Non profit
Per salvare Pompei ci vorrebbe Google
Pier Luigi Sacco: l'incontro tra Itc e beni culturali genera buone pratiche. Come insegna il modello Siena-Microsoft
di Redazione

È d’accordo che l’eventomania sia uno dei mali della cultura italiana. E che il punto più basso sia stato toccato con l’organizzazione del concerto di Elton John (foto) a Napoli, pagato dirottando fondi europei. Ma Pier Luigi Sacco, economista prestato alla gestione della cultura, oggi docente allo Iulm, considera l’evento principe del 2010, l’inaugurazione del MaXXi di Roma firmato dall’archistar Zaha Hadid, un fatto di straordinaria positività.
In che senso professore?
La ritengo un’istituzione spartiacque, uno spazio molto sfidante che ha avuto un’eccezionale risposta dal pubblico, come dimostra l’afflusso pressoché costante alla biglietteria. Ma il successo non è solo nei numeri. È nel fatto che così si aiuta la formazione di un pubblico nuovo. Adesso l’importante che è che il MaXXi si dia un piano di sostenibilità economica e finanziaria.

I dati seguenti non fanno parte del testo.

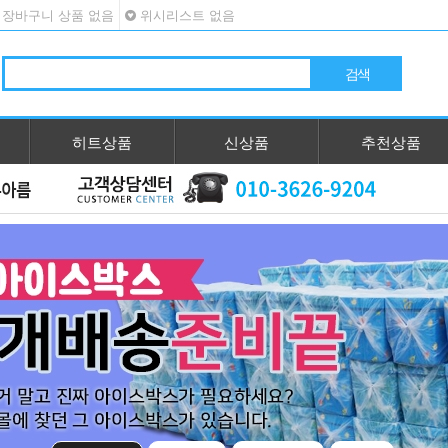
장바구니 상품 없음
위시리스트 없음
히트상품
신상품
추천상품
ous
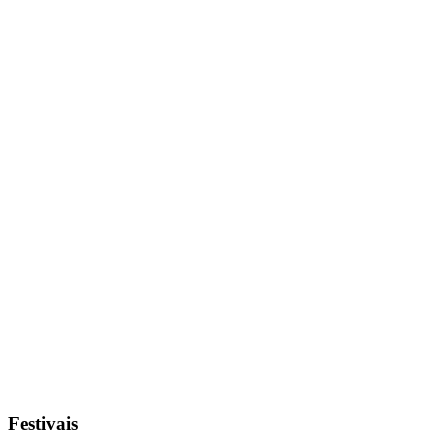
Festivais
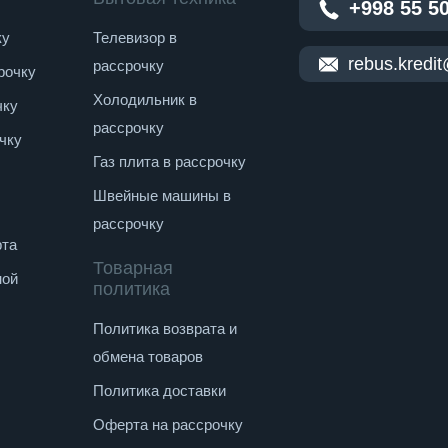
+998 55 5
ку
Телевизор в
rebus.kredi
рассрочку
рочку
Холодильник в
чку
рассрочку
чку
Газ плита в рассрочку
Швейные машины в
рассрочку
рта
Товарная
ной
политика
Политика возврата и
обмена товаров
Политика доставки
Оферта на рассрочку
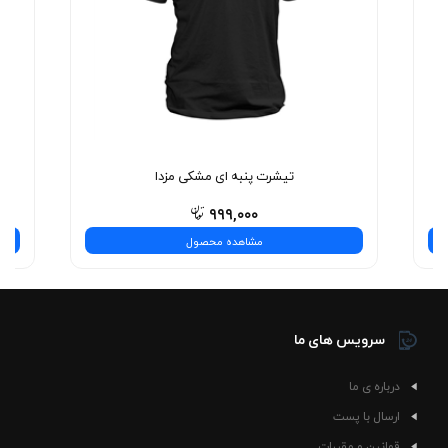
تیشرت پنبه ای مشکی مزدا
۹۹۹,۰۰۰
مشاهده محصول
سرویس های ما
درباره ی ما
ارسال با پست
قوانین و مقررات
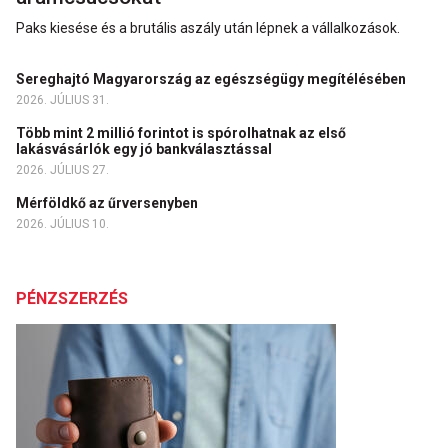
Paks kiesése és a brutális aszály után lépnek a vállalkozások.
Sereghajtó Magyarország az egészségügy megítélésében
2026. JÚLIUS 31.
Több mint 2 millió forintot is spórolhatnak az első
lakásvásárlók egy jó bankválasztással
2026. JÚLIUS 27.
Mérföldkő az űrversenyben
2026. JÚLIUS 10.
PÉNZSZERZÉS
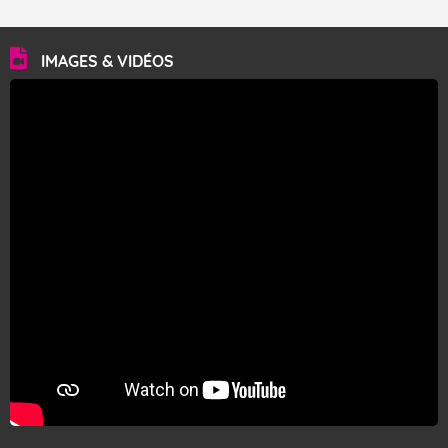
IMAGES & VIDÉOS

Si arriva insomma anche in questo caso all’eterno nodo delle risorse…
Certo. Perché noi diciamo che il patrimonio culturale è il nostro petrolio. E poi lo affrontiamo come se fosse un centro di costo, e non di profitto. È un’impostazione sbagliata alla radice.
E come si fa a ribaltarla?
Bisogna essere innovativi e capire quali enormi potenzialità possano riservare le sperimentazioni tecnologiche. Se Pompei si accordasse con Google per la diffusione via web del suo patrimonio, si potrebbero incamerare diverse decine di milioni di euro.
Come fa ad esserne sicuro?
Basta guardare le poche esperienze avviate. Il polo museale senese si è accordato con Microsoft come partner strategico per valorizzare le piccole sedi espositive sul territorio. I risultati ottenuti sono molto importanti.